The ad featured Cooper walking on a stage toward four gold mylar balloons spelling out 2020, the soon-to-be-departed year. Cooper pulled out a pin and stuck the final zero. The limp zero crumpled to the ground. Cohen then leapt in to replace the flaccid zero with an inflated number one and foretold — in a helium-induced, pre-pubescent voice — “I’ve got a very good feeling about this one.”

That deflating zero captured my feeling about this year of social and political extremes. “Good riddance!” was my initial reaction.

Tempting as it may be to cling to this feeling, I believe it gives short shrift to one of life’s teaching moments; an opportunity to remember how we acted collectively (and how I reacted individually) to change from without and from within.

It would be so easy for me to take those thoughtless parts of myself I displayed over the past twelve months and summarily dismiss their effects as the collateral damage of living. I could file them in a neat, little drawer called “remote memory.” My front would be preserved, but I would not be the better for it.

The crescendo played out in the weeks before our move to Portland, Oregon. Nerves frayed under the pressures of downsizing and the prospect of redefining myself in retirement, my patience was short, my tone often gruff. Under the fallout, my wife cringed and our dog trembled. Not okay.
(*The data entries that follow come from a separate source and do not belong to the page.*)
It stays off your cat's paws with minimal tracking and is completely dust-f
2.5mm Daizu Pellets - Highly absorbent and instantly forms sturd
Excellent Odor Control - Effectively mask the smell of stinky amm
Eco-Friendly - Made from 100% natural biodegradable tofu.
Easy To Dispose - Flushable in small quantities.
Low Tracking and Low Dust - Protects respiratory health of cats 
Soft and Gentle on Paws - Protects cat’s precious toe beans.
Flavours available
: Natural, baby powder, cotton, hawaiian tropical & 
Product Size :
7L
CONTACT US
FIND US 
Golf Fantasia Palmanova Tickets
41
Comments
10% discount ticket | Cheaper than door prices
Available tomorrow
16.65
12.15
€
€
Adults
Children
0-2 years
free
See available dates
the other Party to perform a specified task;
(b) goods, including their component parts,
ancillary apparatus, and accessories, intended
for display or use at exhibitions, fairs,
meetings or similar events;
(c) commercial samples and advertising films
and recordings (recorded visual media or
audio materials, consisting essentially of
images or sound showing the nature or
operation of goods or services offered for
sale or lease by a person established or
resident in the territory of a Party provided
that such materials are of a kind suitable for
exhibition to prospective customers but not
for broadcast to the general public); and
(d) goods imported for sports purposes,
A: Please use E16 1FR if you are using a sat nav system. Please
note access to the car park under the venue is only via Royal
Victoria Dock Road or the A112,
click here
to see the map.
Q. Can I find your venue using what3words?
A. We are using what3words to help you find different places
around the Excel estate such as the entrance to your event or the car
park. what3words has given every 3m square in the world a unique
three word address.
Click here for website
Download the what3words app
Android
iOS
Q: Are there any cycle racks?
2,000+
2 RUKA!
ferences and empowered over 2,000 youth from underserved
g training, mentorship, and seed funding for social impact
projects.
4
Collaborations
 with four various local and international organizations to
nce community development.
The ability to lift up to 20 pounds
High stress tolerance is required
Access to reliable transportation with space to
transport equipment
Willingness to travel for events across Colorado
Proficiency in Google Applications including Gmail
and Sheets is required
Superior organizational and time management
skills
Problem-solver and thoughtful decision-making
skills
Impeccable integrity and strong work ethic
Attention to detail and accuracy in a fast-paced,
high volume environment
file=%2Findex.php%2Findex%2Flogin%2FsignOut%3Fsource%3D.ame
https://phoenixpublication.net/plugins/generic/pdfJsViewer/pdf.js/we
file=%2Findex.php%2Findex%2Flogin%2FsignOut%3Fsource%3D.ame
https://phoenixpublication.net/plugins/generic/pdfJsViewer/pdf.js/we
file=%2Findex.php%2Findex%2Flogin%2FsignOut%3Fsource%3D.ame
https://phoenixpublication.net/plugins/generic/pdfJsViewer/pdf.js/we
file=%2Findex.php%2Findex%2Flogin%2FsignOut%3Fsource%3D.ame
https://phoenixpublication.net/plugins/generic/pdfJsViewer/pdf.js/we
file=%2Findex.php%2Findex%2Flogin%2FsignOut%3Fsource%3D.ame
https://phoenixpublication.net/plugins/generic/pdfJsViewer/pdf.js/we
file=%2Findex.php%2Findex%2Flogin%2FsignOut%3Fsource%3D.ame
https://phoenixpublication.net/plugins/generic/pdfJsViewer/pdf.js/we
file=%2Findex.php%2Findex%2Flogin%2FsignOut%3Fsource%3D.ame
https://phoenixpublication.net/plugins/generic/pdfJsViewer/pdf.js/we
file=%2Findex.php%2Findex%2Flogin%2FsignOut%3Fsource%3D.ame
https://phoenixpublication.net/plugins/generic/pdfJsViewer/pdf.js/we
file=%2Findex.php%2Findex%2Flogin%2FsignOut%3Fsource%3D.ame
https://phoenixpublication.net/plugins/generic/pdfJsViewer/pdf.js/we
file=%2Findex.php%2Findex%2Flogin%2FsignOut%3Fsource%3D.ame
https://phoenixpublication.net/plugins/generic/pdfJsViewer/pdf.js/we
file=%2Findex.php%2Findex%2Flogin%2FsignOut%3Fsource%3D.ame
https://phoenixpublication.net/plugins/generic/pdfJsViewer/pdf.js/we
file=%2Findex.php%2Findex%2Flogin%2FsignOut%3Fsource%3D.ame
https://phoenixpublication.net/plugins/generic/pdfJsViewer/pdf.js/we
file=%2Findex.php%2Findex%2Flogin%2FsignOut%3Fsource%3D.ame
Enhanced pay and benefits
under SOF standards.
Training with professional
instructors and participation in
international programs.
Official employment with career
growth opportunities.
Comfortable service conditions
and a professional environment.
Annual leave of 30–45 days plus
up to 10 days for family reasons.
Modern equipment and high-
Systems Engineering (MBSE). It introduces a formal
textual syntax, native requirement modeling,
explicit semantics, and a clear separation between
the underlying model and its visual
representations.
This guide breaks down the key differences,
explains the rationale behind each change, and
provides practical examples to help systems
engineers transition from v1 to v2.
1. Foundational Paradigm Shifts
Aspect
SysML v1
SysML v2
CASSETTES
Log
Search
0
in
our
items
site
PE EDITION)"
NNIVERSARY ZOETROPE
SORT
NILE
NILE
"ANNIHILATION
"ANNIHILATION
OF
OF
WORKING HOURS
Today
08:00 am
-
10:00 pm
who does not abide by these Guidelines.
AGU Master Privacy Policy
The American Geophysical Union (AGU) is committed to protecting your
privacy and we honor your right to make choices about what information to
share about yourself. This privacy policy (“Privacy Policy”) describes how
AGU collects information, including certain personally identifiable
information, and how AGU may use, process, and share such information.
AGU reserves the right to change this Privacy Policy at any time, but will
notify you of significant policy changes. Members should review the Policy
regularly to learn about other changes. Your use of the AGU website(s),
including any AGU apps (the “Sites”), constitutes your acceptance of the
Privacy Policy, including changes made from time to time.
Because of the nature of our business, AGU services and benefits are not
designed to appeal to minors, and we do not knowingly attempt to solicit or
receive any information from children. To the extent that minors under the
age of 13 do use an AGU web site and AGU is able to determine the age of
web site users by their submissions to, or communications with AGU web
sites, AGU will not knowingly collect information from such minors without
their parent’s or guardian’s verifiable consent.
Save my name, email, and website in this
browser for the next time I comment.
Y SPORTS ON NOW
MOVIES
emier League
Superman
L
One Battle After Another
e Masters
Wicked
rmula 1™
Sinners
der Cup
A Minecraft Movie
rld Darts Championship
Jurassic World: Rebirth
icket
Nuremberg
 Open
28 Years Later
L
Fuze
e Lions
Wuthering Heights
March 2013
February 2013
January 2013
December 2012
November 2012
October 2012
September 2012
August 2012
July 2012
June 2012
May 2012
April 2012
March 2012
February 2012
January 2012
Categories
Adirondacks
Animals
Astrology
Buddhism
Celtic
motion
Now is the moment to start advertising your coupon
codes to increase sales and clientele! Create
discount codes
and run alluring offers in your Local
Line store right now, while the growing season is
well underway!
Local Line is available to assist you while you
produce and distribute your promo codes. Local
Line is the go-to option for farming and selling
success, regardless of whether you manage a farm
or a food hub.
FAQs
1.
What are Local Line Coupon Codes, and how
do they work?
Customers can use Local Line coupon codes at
There’s no way I could turn the page without making amends to both of them and disarming my hair-trigger. The only way I could do that was to drill down to tap the well of fear festering beneath my exterior. Only then did I remember how many times I’d faced the unknown before and emerged a more seasoned (and happy) human being. It was only through the steadfast love and company of my wife and dog that this was accomplished.

2020 was a year of mixed news in the animal rescue world. We lost Tony Hsieh, founder and CEO of Zappos clothing line, who partnered with Best Friends animal Society (BFAS) in 2015 to create Home for the Pawlidays, an annual pet adoption push to kick off Black Friday. BFAS also announced that the U.S. has taken huge strides toward reaching its U.S. no-kill shelter goal by 2025. A shelter receives a designation of “no-kill” when it saves at least 90% of its animals.

How could we carry the legacy of responsible pet parenting forward without holding both the happy and the sad milestones in our minds and hearts.

One moment in time or even a single year cannot define us. But we cannot dismiss those parts of ourselves we don’t like any more than we can wish the events of this past year away. It all stays with us.

What matters is how we carry our whole selves forward as people and pet parents.